この分野で注目のスタートアップ企業が、テキストメッセージを基盤とするプラットフォームの「Subtext」だ。Subtextは既に米国のGannettやバズフィード・ニュース、Hearst TVなどで利用されており、テキストメッセージで読者にニュースを伝えている。
同社のCEOのMike Donoghueによると、Subtextのプラットフォームは、大手のSNSや伝統的なメールマガジンよりも、読者と「親密な」関係を築けるという。
「ツイッターやフェイスブックのような大手SNSの言論空間は、特にここ最近、辛辣な意見に満ちており、安心できる場所ではなくなった」とDonoghueは話す。

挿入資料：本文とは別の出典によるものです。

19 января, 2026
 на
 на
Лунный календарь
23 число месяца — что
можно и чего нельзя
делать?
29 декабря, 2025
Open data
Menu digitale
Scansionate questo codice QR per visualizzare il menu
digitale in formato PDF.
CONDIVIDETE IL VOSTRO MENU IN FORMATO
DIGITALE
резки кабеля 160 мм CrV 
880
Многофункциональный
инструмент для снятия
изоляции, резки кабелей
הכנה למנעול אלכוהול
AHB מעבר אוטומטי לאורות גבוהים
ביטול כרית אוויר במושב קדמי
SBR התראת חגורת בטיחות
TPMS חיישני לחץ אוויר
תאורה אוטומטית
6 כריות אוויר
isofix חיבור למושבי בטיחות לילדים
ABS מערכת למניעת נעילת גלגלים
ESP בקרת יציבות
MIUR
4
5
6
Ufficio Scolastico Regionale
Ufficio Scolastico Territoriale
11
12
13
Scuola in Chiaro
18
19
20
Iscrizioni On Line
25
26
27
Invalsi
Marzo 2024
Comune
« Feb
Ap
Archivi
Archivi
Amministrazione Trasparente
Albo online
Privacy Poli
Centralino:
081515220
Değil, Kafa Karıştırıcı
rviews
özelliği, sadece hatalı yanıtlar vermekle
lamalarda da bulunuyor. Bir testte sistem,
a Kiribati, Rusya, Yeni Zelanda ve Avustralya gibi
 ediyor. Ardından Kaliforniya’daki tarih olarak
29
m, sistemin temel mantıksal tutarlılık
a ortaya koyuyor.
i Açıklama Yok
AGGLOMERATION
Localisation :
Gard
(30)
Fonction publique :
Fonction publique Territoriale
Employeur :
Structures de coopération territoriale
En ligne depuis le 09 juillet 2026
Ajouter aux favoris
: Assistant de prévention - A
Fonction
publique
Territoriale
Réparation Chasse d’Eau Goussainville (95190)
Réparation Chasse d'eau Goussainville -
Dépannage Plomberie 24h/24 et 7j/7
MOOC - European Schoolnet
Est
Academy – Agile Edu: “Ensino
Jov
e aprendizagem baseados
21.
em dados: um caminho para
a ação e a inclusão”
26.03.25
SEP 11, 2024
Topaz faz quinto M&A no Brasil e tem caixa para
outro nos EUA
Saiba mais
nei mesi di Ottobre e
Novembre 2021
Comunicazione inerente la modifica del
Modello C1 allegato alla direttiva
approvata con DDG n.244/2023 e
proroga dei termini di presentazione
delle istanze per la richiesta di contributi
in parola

Subtextは、特定のスポーツチームのファンや、他では得られない情報を手に入れたいジャーナリストのために設計されており、SNSに読者を奪われたメディア企業の注目を浴びている。
先日、Subtextをテスト導入したInc編集長のScott Omelianukは「ツイッターで読者からサブスクリプション費用を得ることは出来ないが、Subtextなら可能だ」とインタビューで話している。
「私たちは将来的に、コンテンツを大切にしてくれて、お金を払ってもいいと思ってくれる、より小規模で情熱的な視聴者とのコミュニケーションを大事にしていきたい」と彼は続けた。
Subtextは公共ラジオのNPRや、USAトゥデイにも利用されており、ユーザー数は合計で45万人に達している。Donoghueによると、Subtextのメッセージの開封率は90%に達しており、一般的なダイレクトメールの開封率の5倍近くだという。さらに、解約率も2%以下に抑えられている。
Subtextは昨年、24の地方新聞を傘下に持つデジタルメディア企業「Advance Local」のインキュベーション部門The Alpha Groupの支援で設立された企業で、当初はProject Textと呼ばれていた。
メディアアナリストのゴードン・ボレル(Gordon Borrell)は「新聞という伝統的メディアのパブリッシャーが、ポケベルの時代からある古いツールの良さを再認識したのは、非常に興味深い」と話す。「ただし、テキストメッセージは非常にパーソナルなメディアであり、広告ビジネスを展開する場合は、新たなリサーチが必要になる」と彼は続けた。
ボレルによると、テキストメッセージの読者たちは、日々の暮らしに関わる身近な情報だけでなく、よく行く店の割引クーポンなども求めているという。